Maloof hand-made every one of the more than 5,000 or so pieces that came out of his studio in Alta Loma, California. According to, a curator of the the museum's, the artist had a few assistants over the years, but he did all the major work himself. He made chairs that seem as alive and organic as the wood he used to make them.

In 1985, Maloof became the first craftsman to be with a MacArthur “genius” Grant, a signal honor, but on his business card he referred to himself simply as “Woodworker.” And now honoring the centennial of the artist’s birth, the, a museum in Alta Loma, is featuring more than 60 objects including furniture, drawings, photographs and other ephemera from the artist’s storied career. The in Washington, D.C., in collaboration with the Maloof Foundation, will host a one-day symposium, September 16, 2016, to examine furniture design and production in light of changes brought about by the digital age. A centennial celebration of the renowned craftsman is underway at the Sam and Alfreda Maloof Foundation of Arts and Crafts in Alta Loma, California. (Maloof Foundation) Maloof in 1916 in Chino, California, to parents who were immigrants from Lebanon. He took his first woodworking classes at Chafee High School in Ontario, and began to make furniture when he and his wife bought a house but lacked the money to buy furniture. So, as is so often the case, the mother of his first inventions was necessity.

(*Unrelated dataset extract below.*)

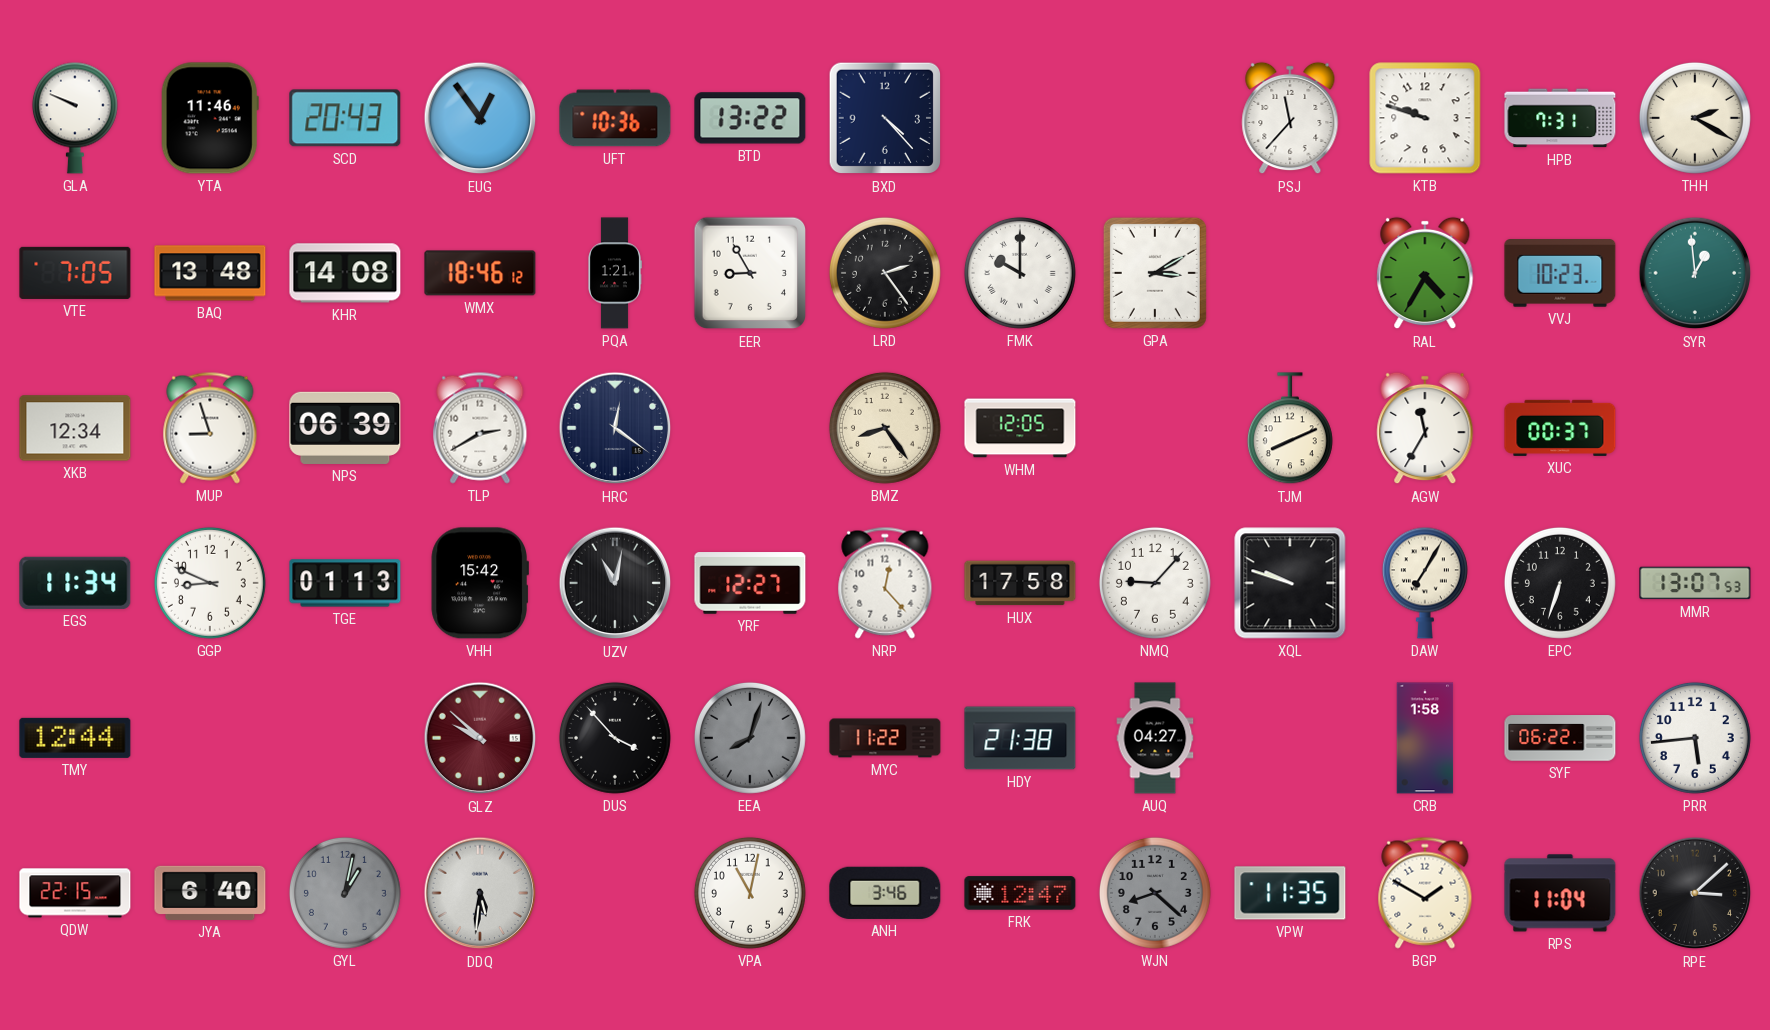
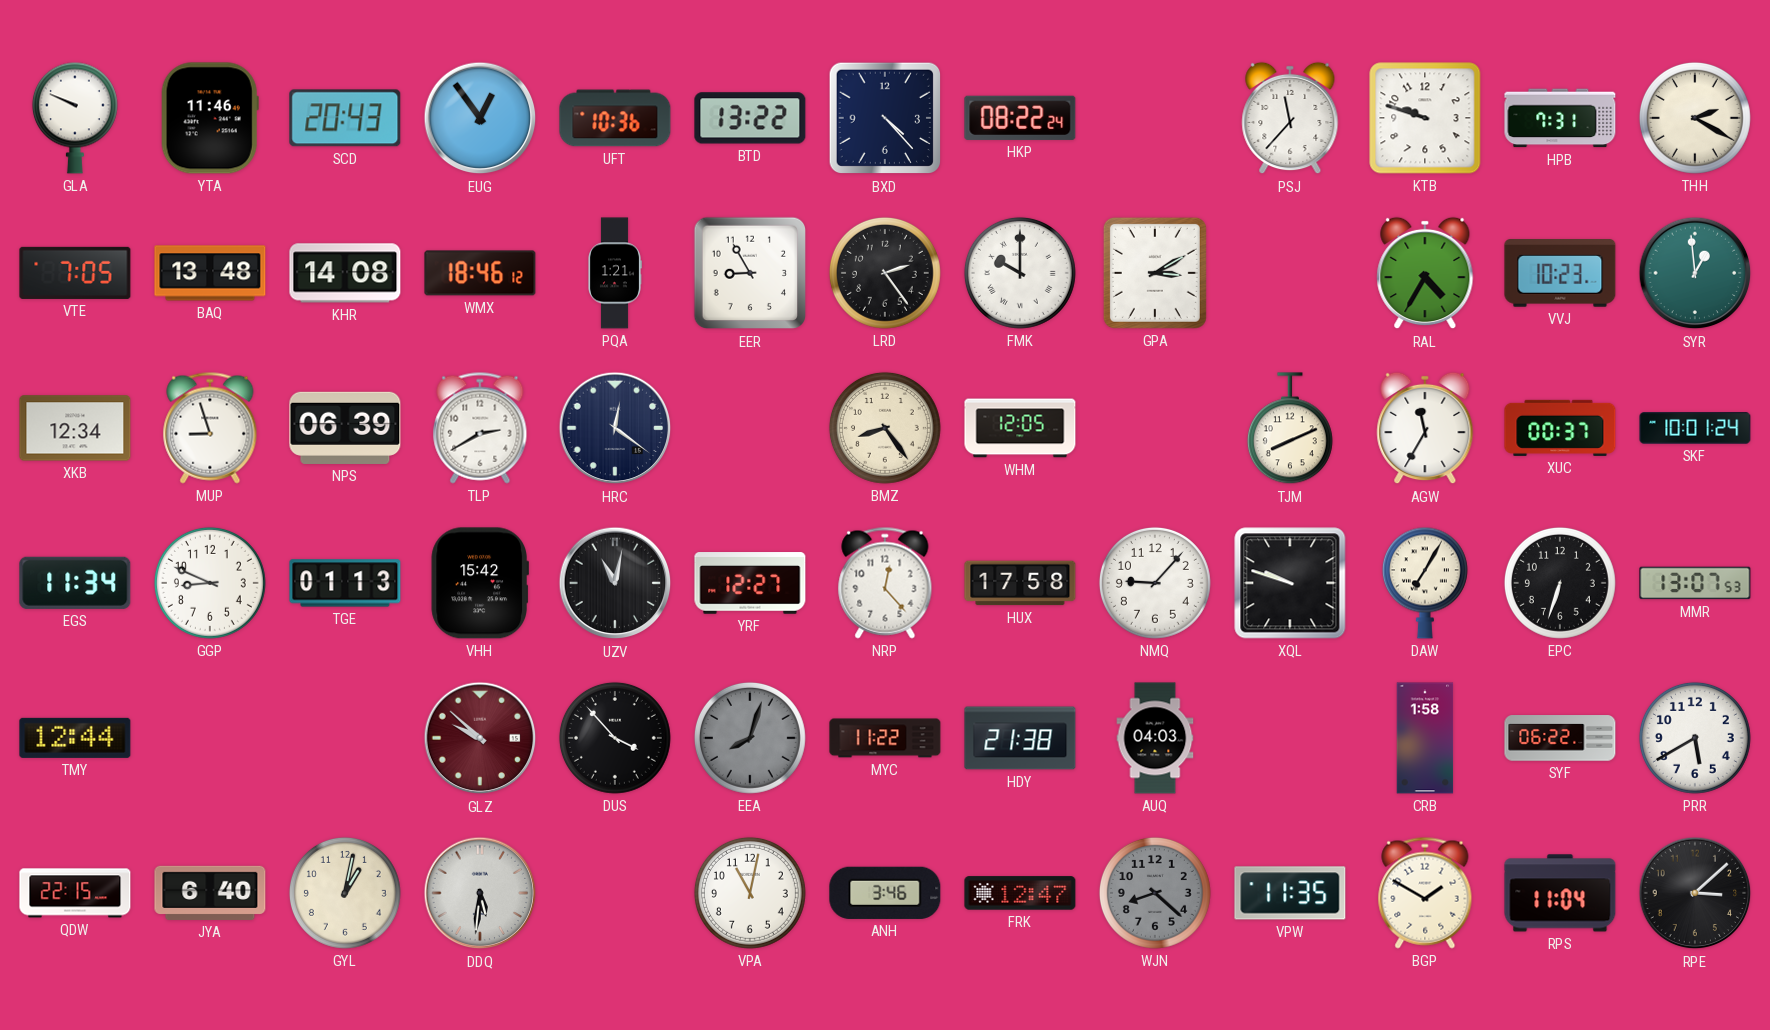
HKP: none -> 08:22
SKF: none -> 10:01
AUQ: 04:27 -> 04:03
PRR: 5:44 -> 5:40
GYL dial: grey -> cream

For the pieces he made for his home, his raw materials were discarded plywood and packing crates, not a woodworker’s dream material, but plentiful and free. From the beginning, Maloof learned as he went along, by doing. As he said when he was a well-established master furniture maker, “Many times, I do not know how a certain area is to be done until I start working with a chisel, rasp, or whatever tool is needed for a particular job.” His pieces for his own house appealed to friends who visited, and soon Maloof was being asked to replicate them for sale to people he knew. Then came a request from, the renowned industrial designer who gave shape to such iconographic household appliances as the Singer sewing machine and the Hoover vacuum cleaner.

Dreyfus Maloof to make 25 pieces for his contemporary house in Pasadena. Plywood was put aside for walnut (his favorite wood) and other materials he could now afford.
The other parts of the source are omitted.